At that I came home. It was easy to fail, I found, and for a couple of months I felt I’d been thrown out of my bed and onto the street in the middle of the night. But it didn’t get in my way. I succeeded at property. With the aid of my wife, who was an estate agent in an office around the corner when I met her, but a ‘property investor’ a moment later – and despite the vicissitudes of the capitalism whose end my pals and I had wished for – we kept moving house and buying flats, which we either rented or sold. Within five years I had achieved easily my father’s ambition, never to have to do another honest day’s work.
I’d never been particularly compelled by money before, and I’d never met anyone whose ambition was only to accumulate wealth. While a teenager I had imagined that being an artist was the most desirable occupation there could be. I found, though, that for a while money and its gathering was as interesting as anything else, until I stopped noticing that I had it. Showing off embarrassed me, and on those occasions when I was forced to see what a struggle life is for most people, the wealth we had skimmed from the world began to curdle, and the temptation to become a human rights activist was almost overwhelming.

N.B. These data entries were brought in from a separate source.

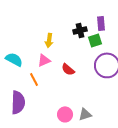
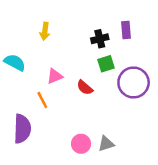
yellow arrow: (49, 40) -> (45, 31), moved
green square: (95, 40) -> (106, 64), moved
cyan semicircle: (14, 59) -> (15, 62), moved

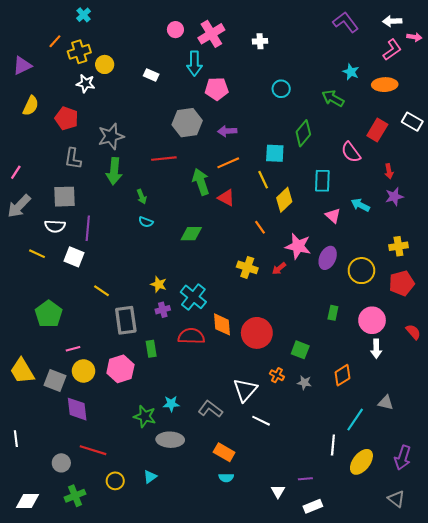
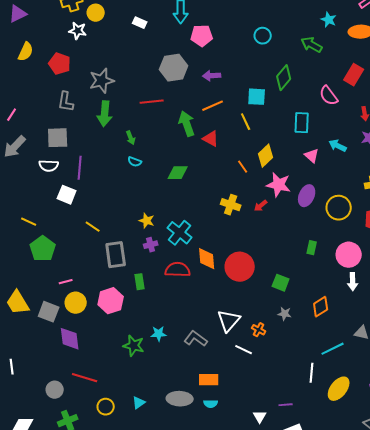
yellow diamond: (284, 200) -> (266, 156), moved
yellow line: (37, 254) -> (29, 222), moved
orange cross: (277, 375) -> (259, 330), moved
cyan line: (355, 420) -> (333, 349), turned 30
gray ellipse: (170, 440) -> (180, 399), moved
orange rectangle: (224, 452) -> (209, 380), turned -30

Because there was a necessity for a considerable amount of socialising with the most materialistic people on earth, and I am, I’ve been told, something of a weak-willed if not masochistic man, I saw that it was simpler for me to co-operate rather than whine. My wife liked everything about property – views, gardens, locations, carpets, lampshades. To her it was like collecting art, except that she was a kind of artist too, remoulding everything she bought and not encouraging dissent. I enjoyed her passion and, later, her devotion, concentration and absence. For the conventional amount of time, almost five years, I liked almost everything about her.
We seemed to acquire houses wherever they built them, particularly in the South of France and Italy, staying there with the children and their friends and parents. There were outings, barbecues, dinners and all manner of parties and jubilation, including visits to water parks, with nothing much for me to do except talk.
After a time I found myself taken aback and most likely depressed by the inevitable decline into coolness which appeared to accompany most marriages, requiring acceptance, secrecy or insurgency. What had once satisfied was gone; how then should you live?
Being heroic, I came more or less to allow the situation, having considered bolting. I had little inclination to rebel. I admired subversion in others, but it would seem unnatural to me not to live with my children, visiting them from time to time like a kindly preoccupied uncle. My ambition has gone into the four of them. When I wonder now what I’ve done, I can only say I’ve been with the kids, eating, talking, arguing, going to the movies, listening to music, drifting around the streets, playing tennis; that’s where years of my time went, and you can’t measure, count or discount it.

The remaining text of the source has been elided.